Saturday, November 24, 2012

Are you doing what YOU really want, or simply what's expected of you?

Earlier this semester I asked one of the strategy program directors if he could recommend someone who's worked in a variety of positions and different size companies around strategy development. Strategy is an intimidatingly broad field and it's a challenge to even speculate where one might fit best in the strategy 'careerscape'.  In the email, I told my director I'd be interested in sitting down to chat with someone about the practicalities and day-to-day activities of their work in various positions.

My question prompted a dialogue which turned into the idea behind what will become a series of roundtable discussions with alumni from our program and other professionals we invite. The first roundtable was yesterday, when we welcomed nine strategy students and three alumni to the Aalto Design Factory for a two-hour conversation.
I was so pleased with the friendliness and expertise of our alumni guests, and their willingness to come alongside us as coaches and mentors. Not only did I get a lot of my own questions answered, but I got great feedback from other students as well.

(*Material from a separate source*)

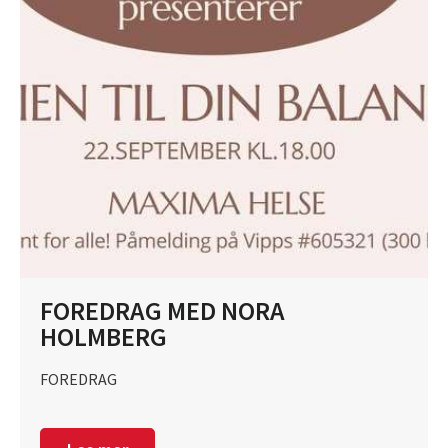
FOREDRAG MED NORA
HOLMBERG
FOREDRAG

One of the topics that came up was the distinguishing factors between the top consulting firms (McKinsey, The Boston Consulting Group, Bain Consulting, Ernst & Young, etc.) -- from the outside it's hard to tell; What differentiates these companies?  The consensus from our alumni panel was that they're all good firms with great reputations and career opportunities; what we should pay attention to when interviewing and attending recruiting events is the culture of the company and the recruiters themselves. Which people do we enjoy being around and interacting with?

We got into discussing lifestyle and what implications a consulting career might have for one's lifestyle. It was really neat to hear the alumni talk about how they each went through a phase of realizing that whatever career they were going to pursue, the most important thing is that they're truly passionate about it. "It's important to distinguish between what you've been taught to appreciate in school, and what you actually appreciate for yourself," said Petri Rikkinen, Consultant at Accenture.
How true, I thought, as I reflected on this same process I've been going through during the past few months.

I've realized that I've made a habit of always choosing the most ambitious option. I do it because I can, and because I believe that there's something to be said for living out one's full potential.  One of the reasons I chose to come to Aalto is because of the opportunity to join CEMS, a program which allows masters students to earn both a degree from their university and a Masters in International Management in a total of two years. After arriving here, though, I realized that if I were to participate in CEMS and leave Helsinki for a semester on the required CEMS study abroad, I'd have to compromise some of the important elements of my strategy degree, and I'd miss out on taking some of the other design-oriented courses at Aalto that I've been really excited about.

I'm still unsure of whether I'll apply to CEMS this winter or not. As an American, I'm already studying abroad simply by being here at Aalto. I'm cherishing the sense of 'home' I have here in Helsinki at the moment, and I'm wondering if my desire to go for CEMS is just because it's the next most ambitious thing to do, or if it's something that will actually add value to my progress toward life goals and passions.

I think this pondering process is part of maturing and 'coming into one's own'. It takes a good deal of reflection to distinguish between preferences and habits that have developed because of my environment (because people/schools/parents/employers around me have valued them) and the preferences and habits I have because I truly enjoy and value them. It's one thing to live 'intentionally', and another to know where those intentions come from.

photo credit polnamara
I took a walk this afternoon while thinking about all this, and ended up in a big rocky mud field near the shipyard at the West Harbor.  My iPod was set to shuffle and just kept pumping out the most subtle, perfect playlist I've heard in a while - each tune more inspirational than the last.  I stayed out there for an hour, getting all my squats, lunges, pushups and pilates in while enjoying the crisp sea air and gazing up at the 3:00pm sunset over the islands speckling Finland's western coastline.  By the time Andrea Bocelli's Con Te Partiro came on, my spirit was overflowing. There's no question that I love being here because I really love it. The way I feel about this place isn't something that can be prompted by anyone else's suggestion or expectation.  At least that much can be established for now.